If you’re picking models, don’t overweight brand prestige. The behavioral gap between the top closed model and a strong open one is narrower than the marketing implies, partly because of exactly this kind of cross-pollination. For a lot of real work, a cheaper or open model gets you 90 percent of the way.

If you’re building on an API, assume your provider’s access rules could tighten suddenly. Don’t architect something that breaks if rate limits drop or verification gets stricter. Build in fallback to a second model.

If you care about privacy, treat every prompt as logged and potentially used. Don’t paste secrets, client data, or anything you’d hate to see in a training set.

And if you just want to follow the story: watch whether Anthropic files an actual lawsuit or keeps this in the press-and-policy lane. A real complaint means they think they can prove it. A continued PR campaign means the goal was always the chip-control conversation in Washington.

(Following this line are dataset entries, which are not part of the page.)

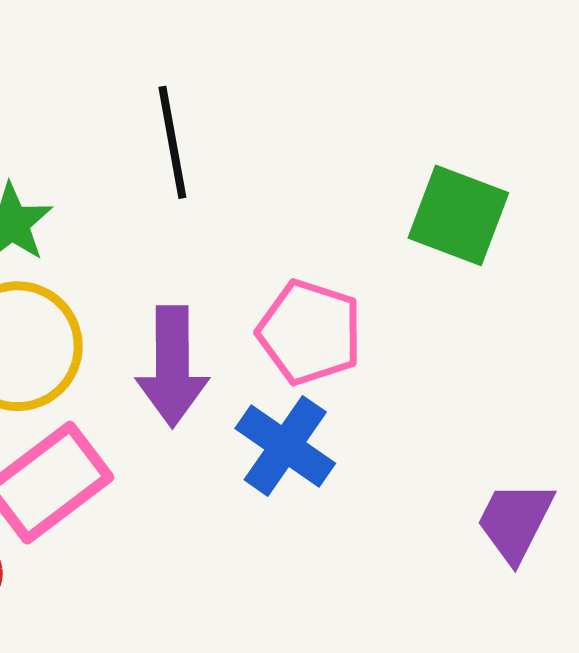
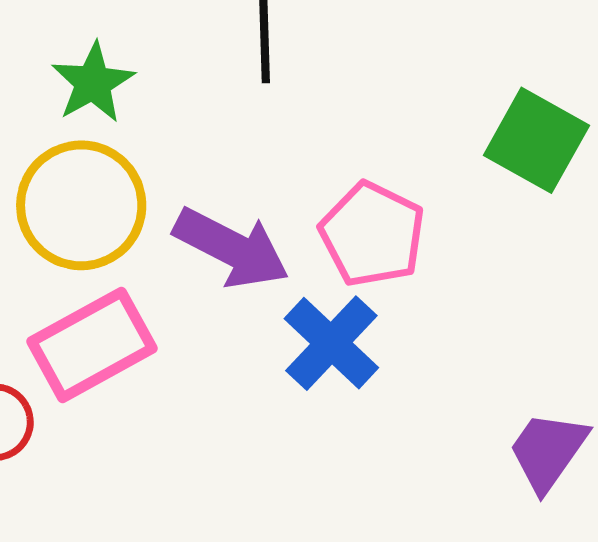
purple arrow: (172, 366) -> (231, 248), turned -71

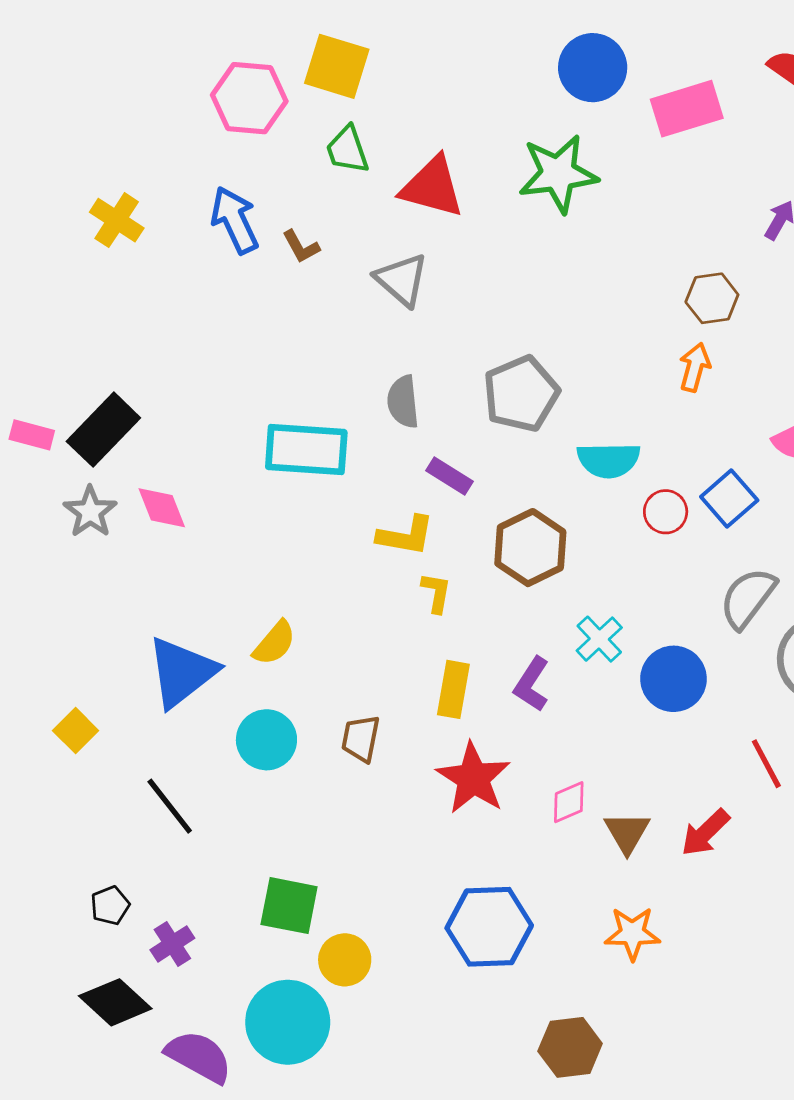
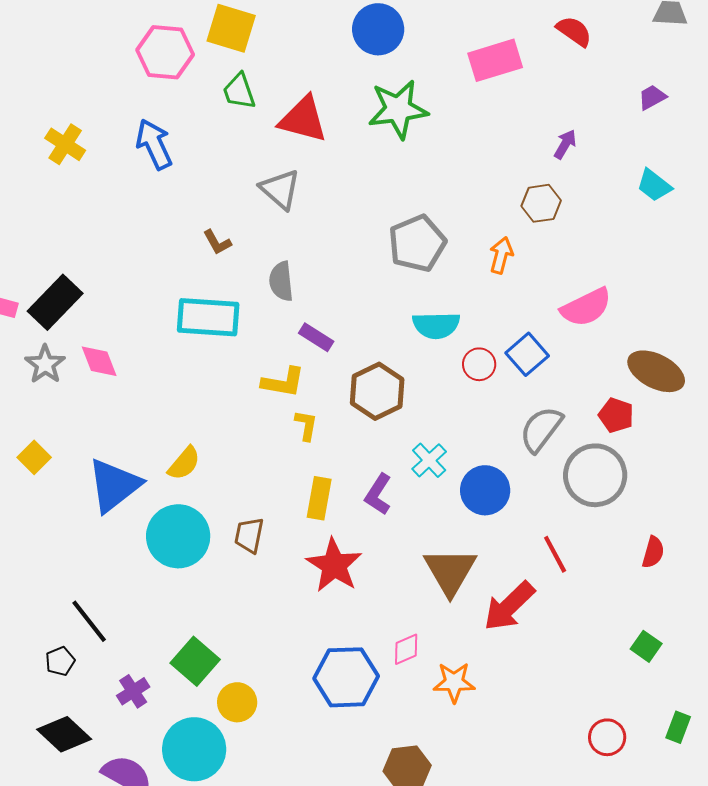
blue circle: (593, 68) -> (378, 29), moved
brown L-shape: (301, 247) -> (217, 242), moved
brown hexagon: (712, 298) -> (541, 203), moved
gray pentagon: (521, 394) -> (417, 243), moved
yellow square: (76, 731) -> (34, 457), moved
cyan circle: (266, 740) -> (178, 536), size x1.4
pink diamond: (569, 802) -> (406, 649), moved
black line: (170, 806) -> (89, 621), moved
brown triangle: (627, 833) -> (450, 571), moved, size x1.5
red arrow: (705, 833) -> (509, 606), size x1.4
green square: (289, 906) -> (195, 661), turned 30
purple cross: (172, 944) -> (133, 691), moved

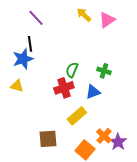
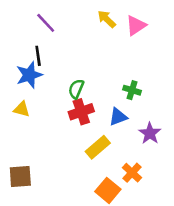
green semicircle: (72, 70) -> (76, 89), moved
brown square: (48, 139) -> (20, 176), moved
purple star: (118, 142) -> (150, 133), moved

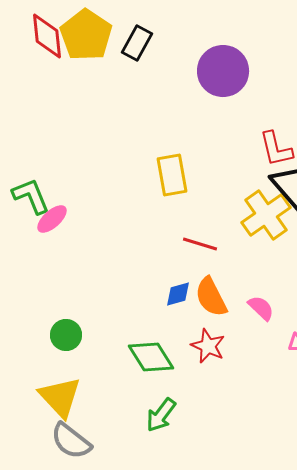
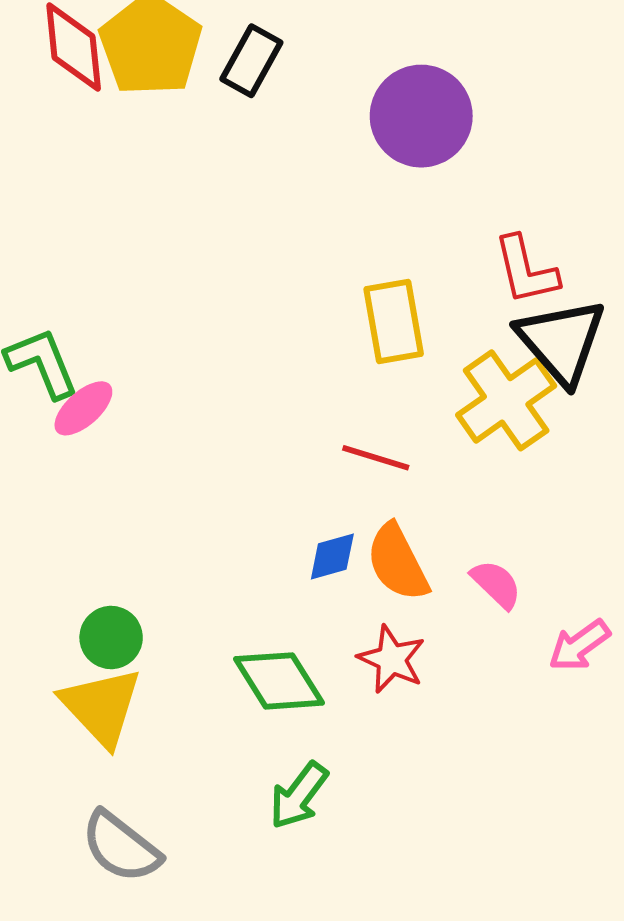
yellow rectangle: (172, 175) -> (394, 321), moved
yellow triangle: (60, 397) -> (101, 707), moved

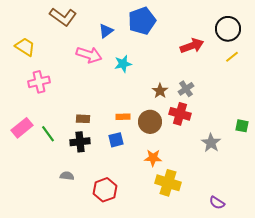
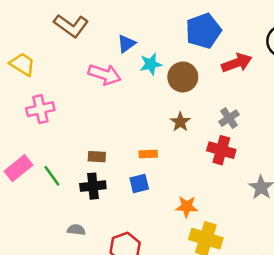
blue pentagon: (142, 21) -> (203, 31), moved
cyan star: (123, 64) -> (151, 64), moved
brown star: (160, 91) -> (180, 122), moved
brown circle: (150, 122) -> (183, 77), moved

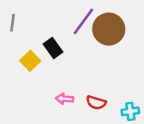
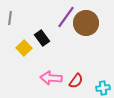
pink arrow: (64, 99) -> (51, 78), size x1.5
red semicircle: (96, 103) -> (76, 81), turned -70

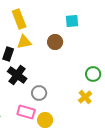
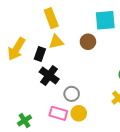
cyan square: (72, 21) -> (105, 20), size x1.5
yellow circle: (45, 120) -> (79, 113), moved

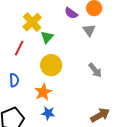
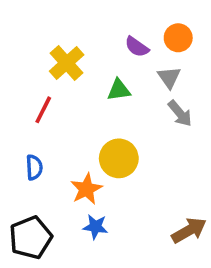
green triangle: (47, 37) -> (119, 90), moved, turned 40
yellow circle: (51, 65) -> (119, 158), moved
gray arrow: (95, 70) -> (180, 113), moved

My honest read? The technical claim is plausible and the scale is the genuinely new part. Whether it holds up legally, I have no idea. But the lesson lands either way: the moat was never the model. It was always the outputs, and outputs walk out the door one query at a time.

FAQ

What is model distillation in plain terms? It’s training a smaller, cheaper model to imitate a bigger, smarter one by feeding it the big model’s answers. The student copies the teacher’s behavior without ever seeing how the teacher was built.

Did Alibaba admit to any of this? No. As of now Alibaba has not commented on the accusation. Everything public comes from Anthropic’s side, so treat it as an unproven allegation.

Why does Anthropic want stricter semiconductor export controls? The argument is that limiting advanced chips to Chinese firms slows their ability to train and run competitive models. It also conveniently aligns with Anthropic’s own competitive position, which is worth keeping in mind.

Could this happen to any AI company, not just Anthropic? Yes. Any model exposed through a public API can have its outputs harvested at scale. The defense is fraud detection, not encryption, and that’s a genuinely hard problem.

Does this mean open models are basically copies? Not entirely. Open models do plenty of original work. But if some of them learn from frontier outputs, it helps explain why they stay so close behind despite far smaller budgets.